Updating large recordsets takes long time in ms access database advance dating site for
MSSQLSERVER\MSSQL\DATA\SUCCESS Offset: 6,225,805,312, Length: 16,384, I/O Flags: Non-cached, Write Through, Priority: Normal .0884897 1760 Write File C:\Program Files\Microsoft SQL Server\MSSQL10_50. LDF SUCCESS Offset: 4,589,289,472, Length: 8,388,608, I/O Flags: Non-cached, Write Through, Priority: Normal From using DBCC PAGE it seems to be reading from and writing to fields that look like table A's (or one of its indexes), but for different B_ID that 13. Edited 2: execution plan So I cancelled the query (actually deleted the DB and its files then restored it), and checked the execution plan for: The (estimated) execution plan is the same than for any B. The WHERE clause uses an index seek on a non-clustered index of B, the JOIN uses a clustered index seek on both PKs of the tables.The clustered index seek on A uses parallelism (x7) and represents 90% of the CPU time. X field), each one with its own clustered PK, and an other index which also includes the A. X means writing the 7 views and the 7 indexes they have that include the field.The rest looks the same: same UPDATE line waiting in sp_who2, same PAGEIOLATCH_EX wait type and same heavy HD usage from Next step is to delete all indexes and views and recreate them I think.B has 40k records, A has 4M records and they are related 1-to-n via A. So basically I am pre-calculating a field for data mining purposes. ID = @Id FETCH NEXT FROM Cursor B INTO @Id END Now I can see it running with a message with the id descending.Although I changed the name of the tables for this question, I didn't change the statement, it's really that simple. What happens is it takes around 5min to go from id=40k to id = 13 And then at id 13, for some reason, it seems to hang.Edited 4: deleting then rebuilding indexes So, I deleted all the indexed views I had on the table (7 of them, 2 indexes per view including the clustered one).I ran the initial script (without cursor), and it actually ran in 5 minutes.
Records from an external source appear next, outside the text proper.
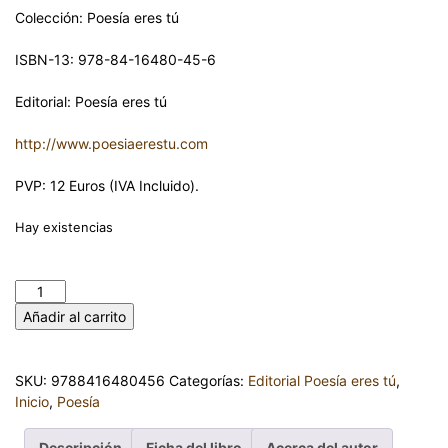
Colección: Poesía eres tú
ISBN-13: 978-84-16480-45-6
Editorial: Poesía eres tú
http://www.poesiaerestu.com
PVP: 12 Euros (IVA Incluido).
Hay existencias
MIL LETRAS IDEALES. CRISTINA GIMÉNEZ LÓPEZ cantidad
Añadir al carrito
SKU:
9788416480456
Categorías:
Editorial Poesía eres tú
,
Inicio
,
Poesía
Descripción
Ficha del libro
Acerca del autor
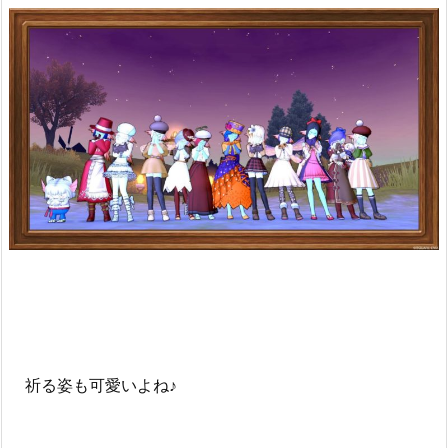
祈る姿も可愛いよね♪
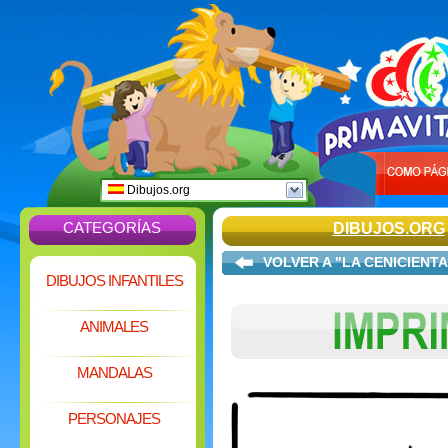
Dibujos.org
CATEGORÍAS
DIBUJOS.ORG
VOLVER A "LA CENICIENTA
DIBUJOS INFANTILES
ANIMALES
MANDALAS
PERSONAJES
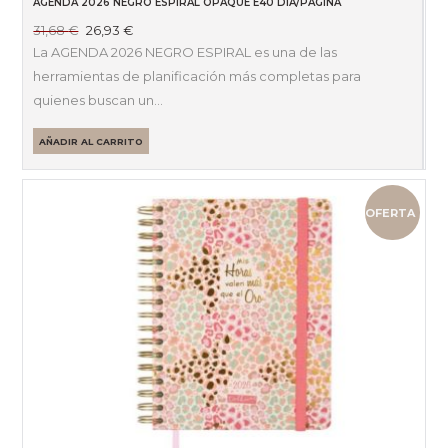
AGENDA 2026 NEGRO ESPIRAL OPAQUE E40 DÍA/PÁGINA
El
El
31,68
€
26,93
€
precio
precio
La AGENDA 2026 NEGRO ESPIRAL es una de las
original
actual
herramientas de planificación más completas para
era:
es:
quienes buscan un…
31,68 €.
26,93 €.
AÑADIR AL CARRITO
OFERTA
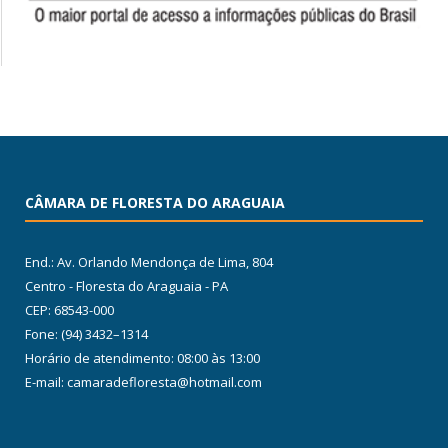
CÂMARA DE FLORESTA DO ARAGUAIA
End.: Av. Orlando Mendonça de Lima, 804
Centro - Floresta do Araguaia - PA
CEP: 68543-000
Fone: (94) 3432–1314
Horário de atendimento: 08:00 às 13:00
E-mail: camaradefloresta@hotmail.com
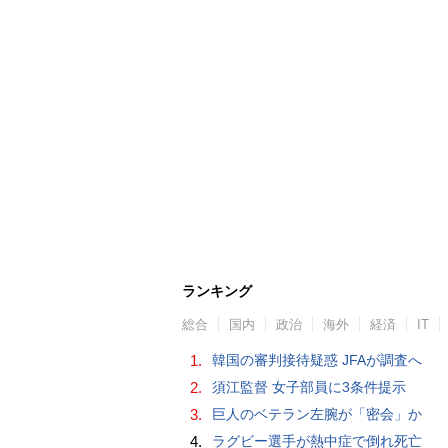
ランキング
総合
国内
政治
海外
経済
IT
1.
韓国の審判接待疑惑 JFAが調査へ
2.
須江監督 女子部員に3条件提示
3.
巨人のベテラン左腕が「密会」か
4.
ラグビー選手が熱中症で倒れ死亡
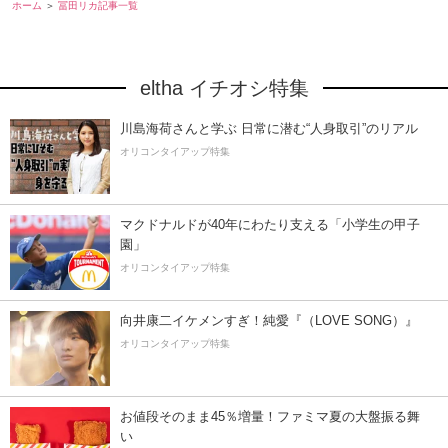
ホーム
冨田リカ記事一覧
eltha イチオシ特集
川島海荷さんと学ぶ 日常に潜む“人身取引”のリアル
オリコンタイアップ特集
マクドナルドが40年にわたり支える「小学生の甲子
園」
オリコンタイアップ特集
向井康二イケメンすぎ！純愛『（LOVE SONG）』
オリコンタイアップ特集
お値段そのまま45％増量！ファミマ夏の大盤振る舞
い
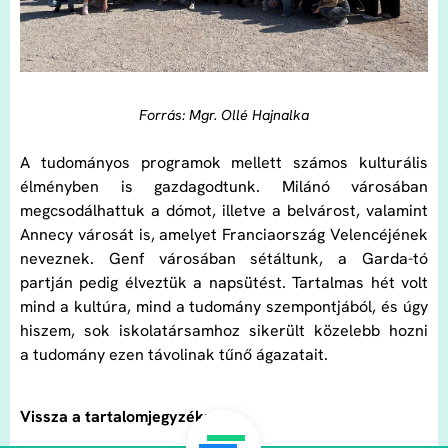
Forrás: Mgr. Ollé Hajnalka
A tudományos programok mellett számos kulturális
élményben is gazdagodtunk. Milánó városában
megcsodálhattuk a dómot, illetve a belvárost, valamint
Annecy városát is, amelyet Franciaország Velencéjének
neveznek. Genf városában sétáltunk, a Garda-tó
partján pedig élveztük a napsütést. Tartalmas hét volt
mind a kultúra, mind a tudomány szempontjából, és úgy
hiszem, sok iskolatársamhoz sikerült közelebb hozni
a tudomány ezen távolinak tűnő ágazatait.
Vissza a tartalomjegyzékre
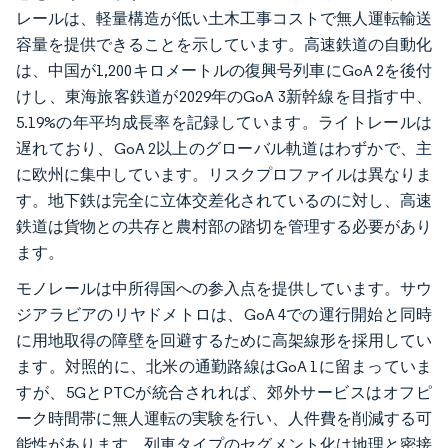
レールは、軽量構造が低い土木工事コストで無人運転輸送
容量を提供できることを示しています。高速鉄道の自動化
は、中国が1,200キロメートルの復興号列車にGoA 2を後付
けし、東海旅客鉄道が2029年のGoA 3新幹線を目指す中、
5.19%の年平均成長率を記録しています。ライトレールは
遅れており、GoA 2以上のグローバル軌道はわずかで、主
に欧州に集中しています。リスクプロファイルは異なりま
す。地下鉄は完全に立体交差化されているのに対し、高速
鉄道は貨物との共存と農村部の踏切を管理する必要があり
ます。
モノレールは中所得国への参入点を提供しています。サウ
ジアラビアのリヤドメトロは、GoA 4での運行開始と同時
に用地取得の障壁を回避するために高架線形を採用してい
ます。対照的に、北米の通勤路線はGoA 1に留まっていま
すが、5GとPTCが統合されれば、郊外サービスはオフピ
ーク時間帯に無人運転の実験を行い、人件費を削減する可
能性があります。列車タイプのセグメント化は地理と密接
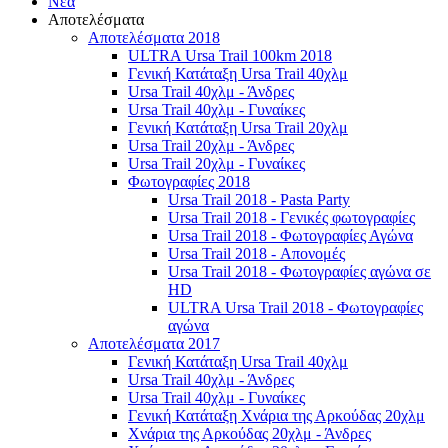
Νέα
Αποτελέσματα
Αποτελέσματα 2018
ULTRA Ursa Trail 100km 2018
Γενική Κατάταξη Ursa Trail 40χλμ
Ursa Trail 40χλμ - Άνδρες
Ursa Trail 40χλμ - Γυναίκες
Γενική Κατάταξη Ursa Trail 20χλμ
Ursa Trail 20χλμ - Άνδρες
Ursa Trail 20χλμ - Γυναίκες
Φωτογραφίες 2018
Ursa Trail 2018 - Pasta Party
Ursa Trail 2018 - Γενικές φωτογραφίες
Ursa Trail 2018 - Φωτογραφίες Αγώνα
Ursa Trail 2018 - Απονομές
Ursa Trail 2018 - Φωτογραφίες αγώνα σε
HD
ULTRA Ursa Trail 2018 - Φωτογραφίες
αγώνα
Αποτελέσματα 2017
Γενική Κατάταξη Ursa Trail 40χλμ
Ursa Trail 40χλμ - Άνδρες
Ursa Trail 40χλμ - Γυναίκες
Γενική Κατάταξη Χνάρια της Αρκούδας 20χλμ
Χνάρια της Αρκούδας 20χλμ - Άνδρες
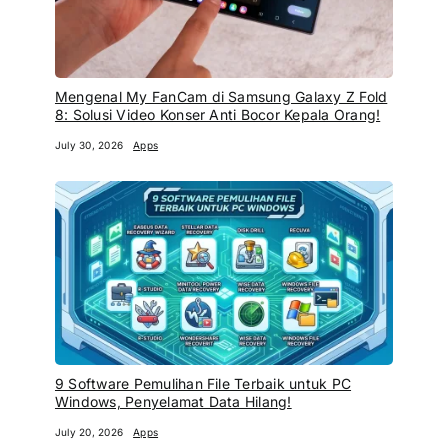
Mengenal My FanCam di Samsung Galaxy Z Fold
8: Solusi Video Konser Anti Bocor Kepala Orang!
July 30, 2026
Apps
9 Software Pemulihan File Terbaik untuk PC
Windows, Penyelamat Data Hilang!
July 20, 2026
Apps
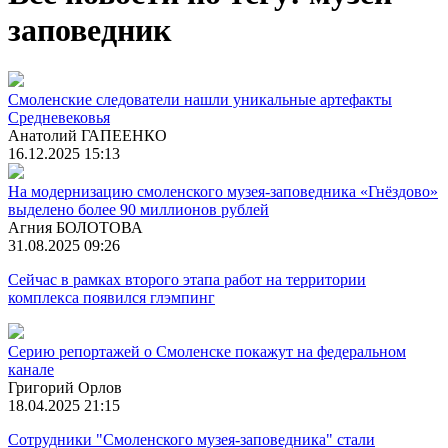
заповедник
Смоленские следователи нашли уникальные артефакты
Средневековья
Анатолий ГАПЕЕНКО
16.12.2025 15:13
На модернизацию смоленского музея-заповедника «Гнёздово»
выделено более 90 миллионов рублей
Агния БОЛОТОВА
31.08.2025 09:26
Сейчас в рамках второго этапа работ на территории
комплекса появился глэмпинг
Серию репортажей о Смоленске покажут на федеральном
канале
Григорий Орлов
18.04.2025 21:15
Сотрудники "Смоленского музея-заповедника" стали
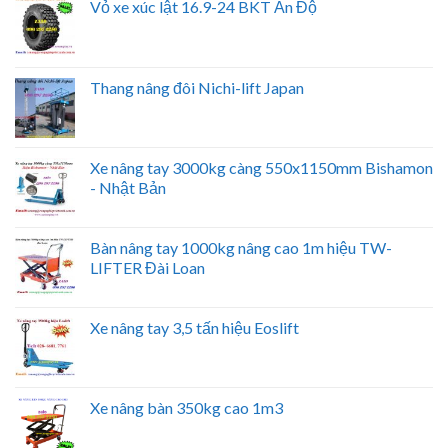
Vỏ xe xúc lật 16.9-24 BKT Ấn Độ
Thang nâng đôi Nichi-lift Japan
Xe nâng tay 3000kg càng 550x1150mm Bishamon
- Nhật Bản
Bàn nâng tay 1000kg nâng cao 1m hiệu TW-
LIFTER Đài Loan
Xe nâng tay 3,5 tấn hiệu Eoslift
Xe nâng bàn 350kg cao 1m3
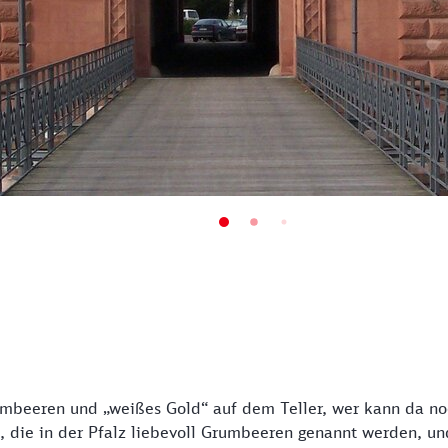
umbeeren und „weißes Gold“ auf dem Teller, wer kann da no
n, die in der Pfalz liebevoll Grumbeeren genannt werden, un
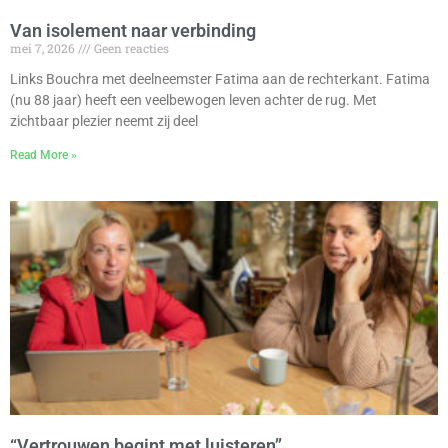
Van isolement naar verbinding
mei 7, 2026
Geen reacties
Links Bouchra met deelneemster Fatima aan de rechterkant. Fatima
(nu 88 jaar) heeft een veelbewogen leven achter de rug. Met
zichtbaar plezier neemt zij deel
Read More »
“Vertrouwen begint met luisteren’’.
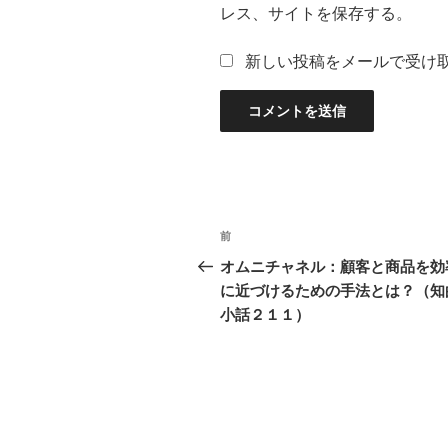
レス、サイトを保存する。
新しい投稿をメールで受け
投
過
前
稿
去
オムニチャネル：顧客と商品を効
の
に近づけるための手法とは？（知
ナ
投
小話２１１）
ビ
稿
ゲ
ー
シ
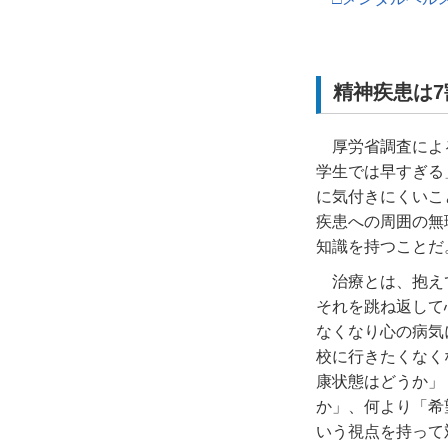
精神疾患は7
厚労省調査によ
学生では早すぎる
に気付きにくいこ
疾患への周囲の無
知識を持つことだ
治療とは、抱え
それを跳ね返して
なくなり心の病気
校に行きたくなく
康状態はどうか」
か」、何より「希
いう視点を持って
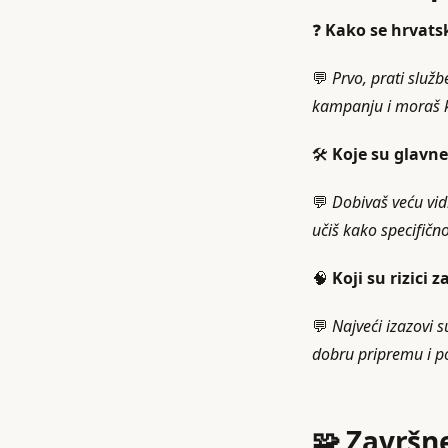
❓
Kako se hrvats
💬
Prvo, prati služb
kampanju i moraš kr
🛠️
Koje su glavn
💬
Dobivaš veću vid
učiš kako specifično
🧠
Koji su rizici
💬
Najveći izazovi s
dobru pripremu i po
🧩 Završn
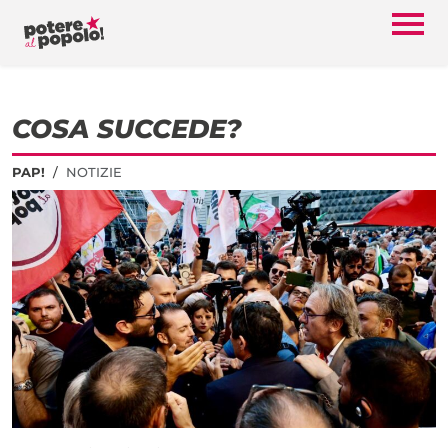
COSA SUCCEDE?
PAP!
NOTIZIE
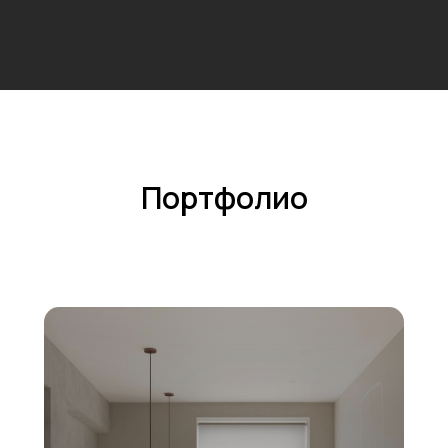
Портфолио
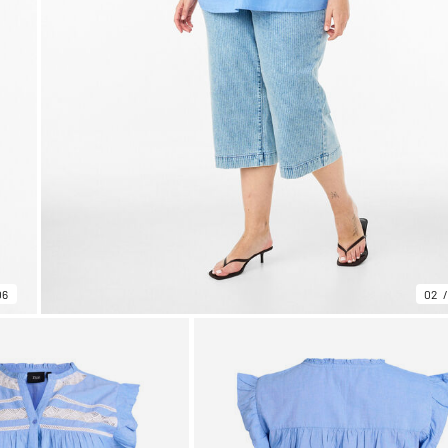
06
02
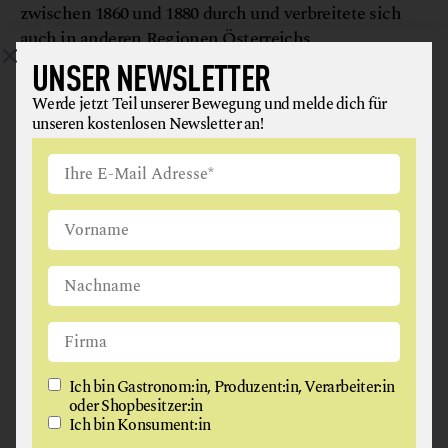
zwischen 1860 und 1880 durch und verbreitete sich
auch in anderen Regionen Österreichs.
UNSER NEWSLETTER
Werde jetzt Teil unserer Bewegung und melde dich für
unseren kostenlosen Newsletter an!
BIOFISCH MARC MÖSSMER
Marc Mößmer ist der weltweit erste Demeter-
Ich bin Gastronom:in, Produzent:in, Verarbeiter:in
Fischzüchter – und beweist, wie revolutionär
oder Shopbesitzer:in
Karpfenhaltung sein kann.
Ich bin Konsument:in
Since disconnected recordsets use batch updates, this bug caused my client application to crash whenever it tried to update a record. The access times are significantly reduced, and I suspect the decrease will be even larger when the recordset contains more fields.The update scenario is always faster than using a procedure.Since you are updating column X of all rows in table A, make sure you drop the index on that one first.More importantly, actually executing the query with ID 13 is immediate. X field The views are filtered (with fields that are not in this equation), so I doubt there is any way the UPDATE A would the views themselves. Although the UPDATE is expected to be slower for this, there is no reason why a specific ID would be so much longer than the others.Edited 3: index fragmentation The structure of indexes is as follows: B has one clustered PK (not the ID field), and one non-clustered unique index, which first field is B. I checked the fragmentation for all the indexes, all were at loop.
In situations like this SQL likes to hold onto the memory and not let it go...after said insert command may or may not have completed.